**Input data:**
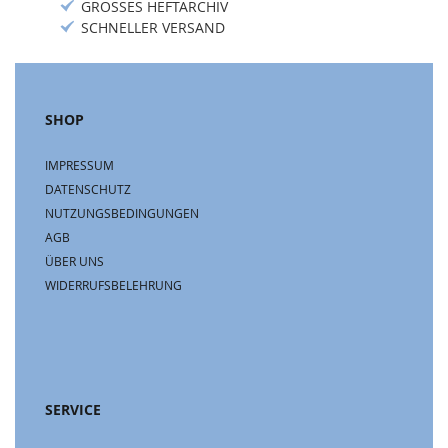
GROSSES HEFTARCHIV
SCHNELLER VERSAND
SHOP
IMPRESSUM
DATENSCHUTZ
NUTZUNGSBEDINGUNGEN
AGB
ÜBER UNS
WIDERRUFSBELEHRUNG
SERVICE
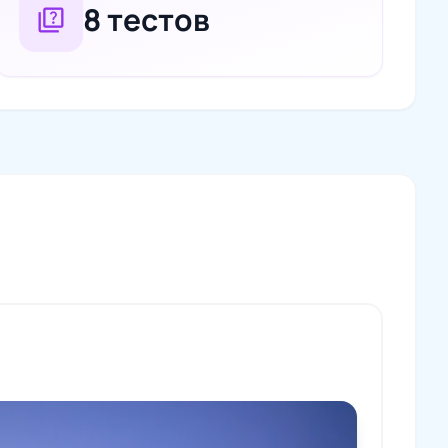
8 тестов
quiz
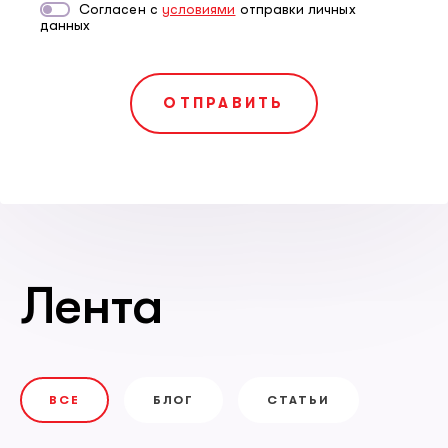
Согласен с
условиями
отправки личных
данных
Лента
ВСЕ
БЛОГ
СТАТЬИ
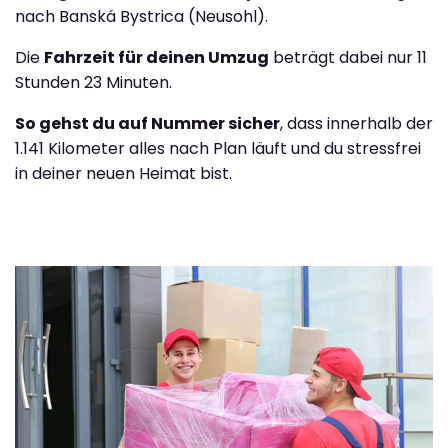
nach Banská Bystrica (Neusohl).
Die
Fahrzeit für deinen Umzug
beträgt dabei nur 11
Stunden 23 Minuten.
So gehst du auf Nummer sicher
, dass innerhalb der
1.141 Kilometer alles nach Plan läuft und du stressfrei
in deiner neuen Heimat bist.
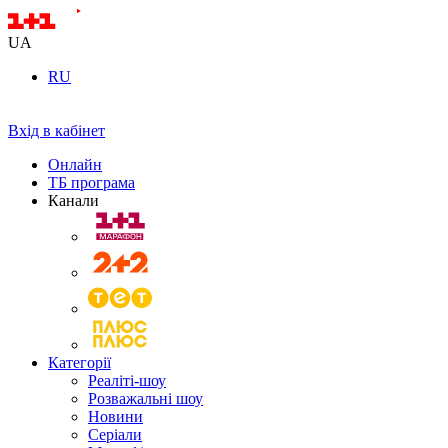
UA
RU
Вхід в кабінет
Онлайн
ТБ програма
Канали
Категорії
Реаліті-шоу
Розважальні шоу
Новини
Серіали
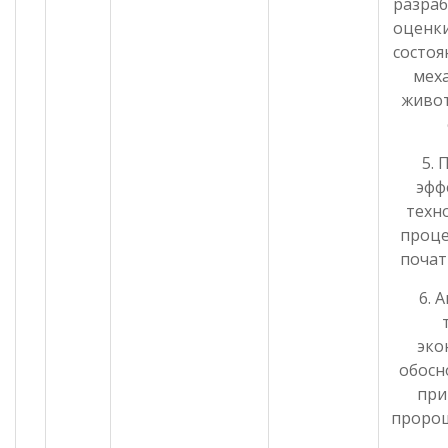
разраб
оценки
состоя
мех
живо
5.
эфф
техн
проце
почат
6. 
эко
обосн
при
пророщ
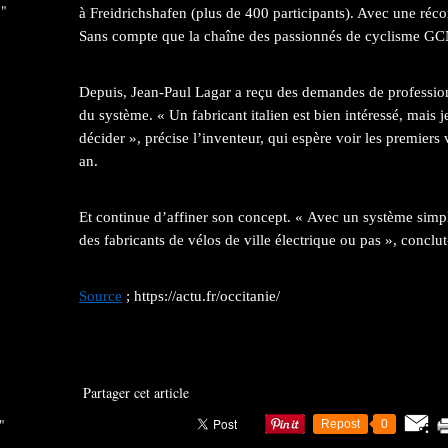
 "
à Freidrichshafen (plus de 400 participants). Avec une réc
Sans compte que la chaîne des passionnés de cyclisme GCN
Depuis, Jean-Paul Lagar a reçu des demandes de professionn
du système. « Un fabricant italien est bien intéressé, mais 
décider », précise l’inventeur, qui espère voir les premiers
an.
Et continue d’affiner son concept. « Avec un système simpli
des fabricants de vélos de ville électrique ou pas », conclut-
Source
; https://actu.fr/occitanie/
Partager cet article
"
Repost
0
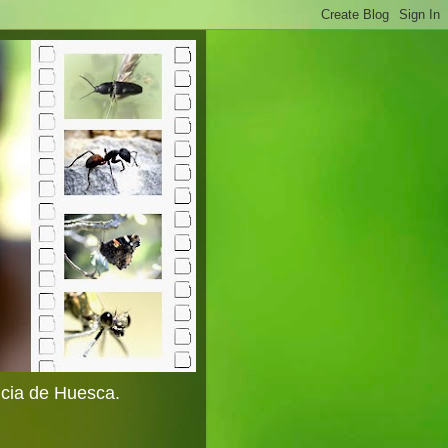
ncia de Huesca.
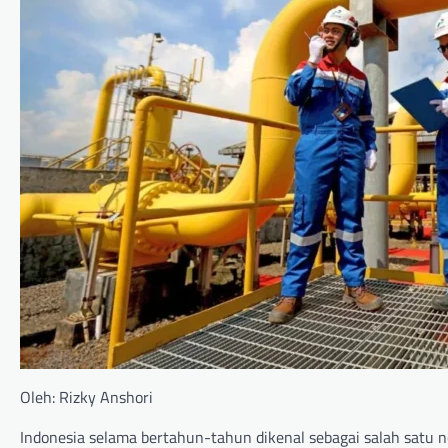
Oleh: Rizky Anshori
Indonesia selama bertahun-tahun dikenal sebagai salah satu n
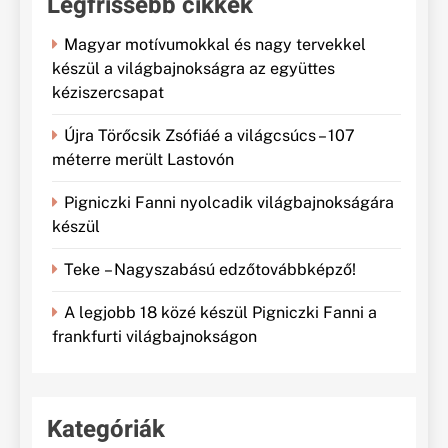
Legfrissebb cikkek
Magyar motívumokkal és nagy tervekkel
készül a világbajnokságra az együttes
kéziszercsapat
Újra Törőcsik Zsófiáé a világcsúcs – 107
méterre merült Lastovón
Pigniczki Fanni nyolcadik világbajnokságára
készül
Teke – Nagyszabású edzőtovábbképző!
A legjobb 18 közé készül Pigniczki Fanni a
frankfurti világbajnokságon
Kategóriák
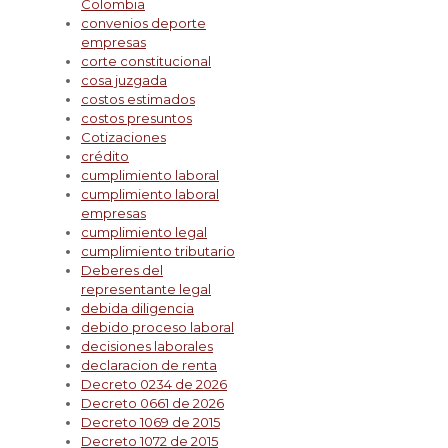
Colombia
convenios deporte
empresas
corte constitucional
cosa juzgada
costos estimados
costos presuntos
Cotizaciones
crédito
cumplimiento laboral
cumplimiento laboral
empresas
cumplimiento legal
cumplimiento tributario
Deberes del
representante legal
debida diligencia
debido proceso laboral
decisiones laborales
declaracion de renta
Decreto 0234 de 2026
Decreto 0661 de 2026
Decreto 1069 de 2015
Decreto 1072 de 2015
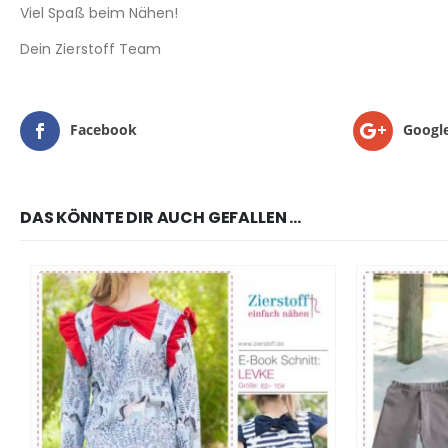
Viel Spaß beim Nähen!
Dein Zierstoff Team
Facebook
Googl
DAS KÖNNTE DIR AUCH GEFALLEN …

**Work instructions:** Identify how many lines in the entries above include the string "costos", then state that number alone.

**Expected output:** 2